The year is 2081, and everyone is finally equal in every way. Beautiful faces are covered with hideous masks, and intelligent men are required to wear a radio that sends out noise. It is a world where no one is uglier or stupider. This is the starting point of “Harrison Bergeron”.
Or perhaps a story about an army colonel whose plane landed on the Asiatic mainland and who had to face the communist leader during the Cold War and had to play human chess with his family and men as the pieces could be more interesting. This story is called “All the King’s Horses”.
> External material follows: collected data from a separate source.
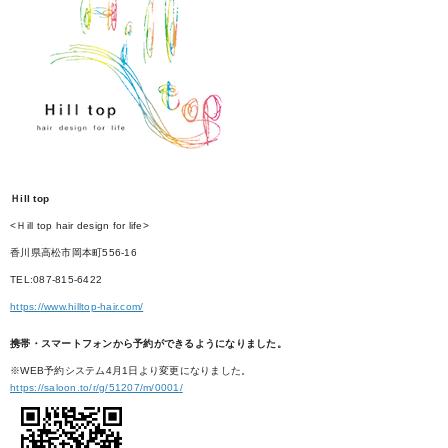
Ｈill top
<Ｈill top hair design for life>
香川県高松市岡本町556-16
TEL:087-815-6422
https://www.hilltop-hair.com/
携帯・スマートフォンから予約ができるようになりました。
※WEB予約システム4月1日より変更になりました。
https://saloon.to/r/g/51207/m/0001/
In this short story collection, one of America’s most famous writer and humorist Kurt Vonnegut brings stories that convey a general yet perceptive message to humankind. Stories such as “Welcome to the Monkey House” are futuristic tales set in a depressing time where suicide and sterilization are recommended due to overpopulation. Stories such as “The Manned Missiles” address the problem of war, of its consequences that could have a devastating effect on the people. “The Euphio Question” introduces a sound which makes the listeners happy to the point of being euphoric, thereby criticizing those who seek to buy happiness rather than work for it. These stories are full of wit and laughter, but are at the same time invaluable lessons that provide an insightful and sharp perspective of our modern society.
At this point, some readers argue that his ideas and messages are banal, that there is nothing new to his attempts to stop wars or materialism. However, what is most surprising in this collection is perhaps the clarity and honesty with which he speaks that makes any ludicrous situation seem real. He never says that missiles shouldn’t be fired; he simply portrays two fathers of countries in conflict who has to admit that his son died inside a missile, but couldn’t do anything about it. What he’s trying to say might be what we have heard dozens of times, but the stories are intertwined and crafted with a subtlety and concision that cannot be easily imitated, proving to be a worthy read.
The start of a new semester, the end of a vacation can be a stressful and difficult time to everyone. Filled with worries and works that need to be done, many people cannot find the time to read a long novel at this period. A “bite” of Vonnegut’s short stories- which could be counted as timeless classics after almost 50 years of its publication- will be a meaningful and inspiring way to start a new month.